(Data records)

^^^^^^^^^^^^^^^^

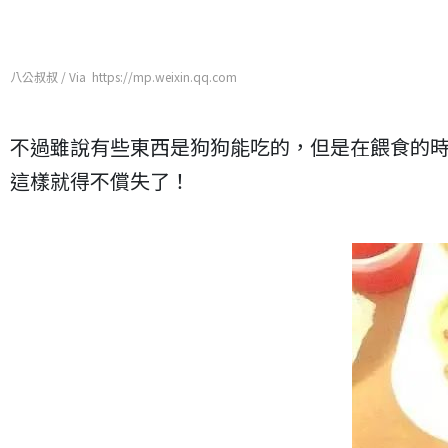
八公叔叔 / Via https://mp.weixin.qq.com
不過雖說有些東西是狗狗能吃的，但是在餵食的
這樣就得不償失了！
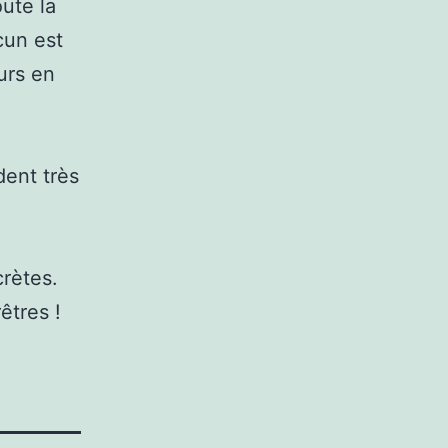
ute la
cun est
urs en
dent très
crètes.
êtres !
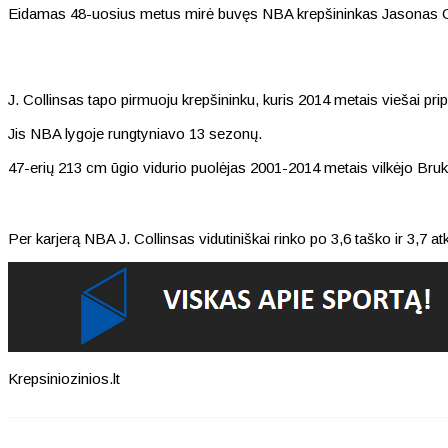
Eidamas 48-uosius metus mirė buvęs NBA krepšininkas Jasonas Col
J. Collinsas tapo pirmuoju krepšininku, kuris 2014 metais viešai p
Jis NBA lygoje rungtyniavo 13 sezonų.
47-erių 213 cm ūgio vidurio puolėjas 2001-2014 metais vilkėjo Bru
Per karjerą NBA J. Collinsas vidutiniškai rinko po 3,6 taško ir 3,7 
Krepsiniozinios.lt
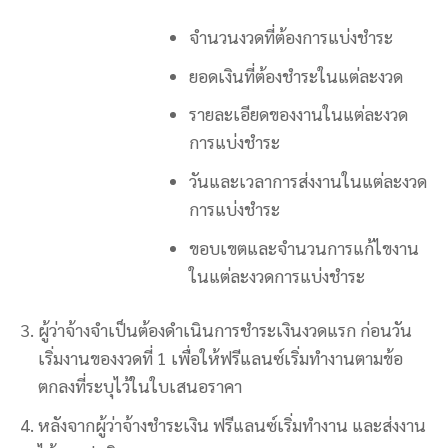
จำนวนงวดที่ต้องการแบ่งชำระ
ยอดเงินที่ต้องชำระในแต่ละงวด
รายละเอียดของงานในแต่ละงวด
การแบ่งชำระ
วันและเวลาการส่งงานในแต่ละงวด
การแบ่งชำระ
ขอบเขตและจำนวนการแก้ไขงาน
ในแต่ละงวดการแบ่งชำระ
ผู้ว่าจ้างจำเป็นต้องดำเนินการชำระเงินงวดแรก ก่อนวัน
เริ่มงานของงวดที่ 1 เพื่อให้ฟรีแลนซ์เริ่มทำงานตามข้อ
ตกลงที่ระบุไว้ในใบเสนอราคา
หลังจากผู้ว่าจ้างชำระเงิน ฟรีแลนซ์เริ่มทำงาน และส่งงาน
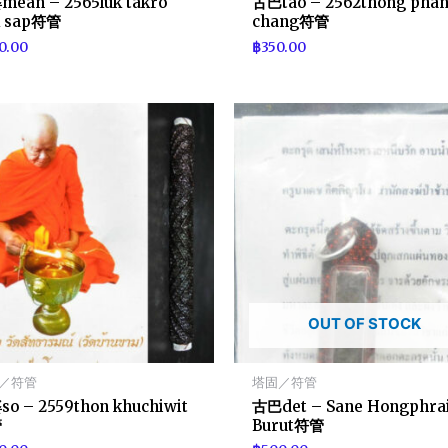
ean – 2565luk takro
古巴tao – 2562thong pha
k sap符管
chang符管
0.00
฿
350.00
OUT OF STOCK
／符管
塔固／符管
o – 2559thon khuchiwit
古巴det – Sane Hongphrai
管
Burut符管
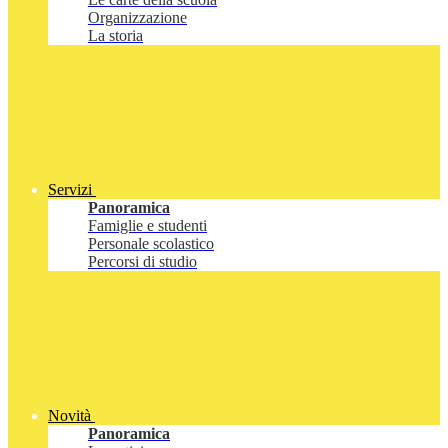
Organizzazione
La storia
Servizi
Panoramica
Famiglie e studenti
Personale scolastico
Percorsi di studio
Novità
Panoramica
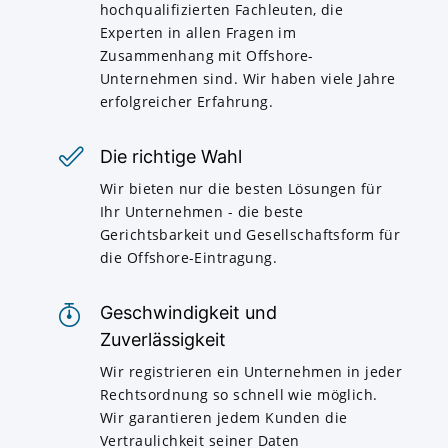
hochqualifizierten Fachleuten, die
Experten in allen Fragen im
Zusammenhang mit Offshore-
Unternehmen sind. Wir haben viele Jahre
erfolgreicher Erfahrung.
Die richtige Wahl
Wir bieten nur die besten Lösungen für
Ihr Unternehmen - die beste
Gerichtsbarkeit und Gesellschaftsform für
die Offshore-Eintragung.
Geschwindigkeit und
Zuverlässigkeit
Wir registrieren ein Unternehmen in jeder
Rechtsordnung so schnell wie möglich.
Wir garantieren jedem Kunden die
Vertraulichkeit seiner Daten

^^^^^^^^^^^^^^^^

Among the records above, find each line holding the string "Unternehmen" and pull it out.

PROBLEM SOLUTION:
Unternehmen sind. Wir haben viele Jahre
Ihr Unternehmen - die beste
Wir registrieren ein Unternehmen in jeder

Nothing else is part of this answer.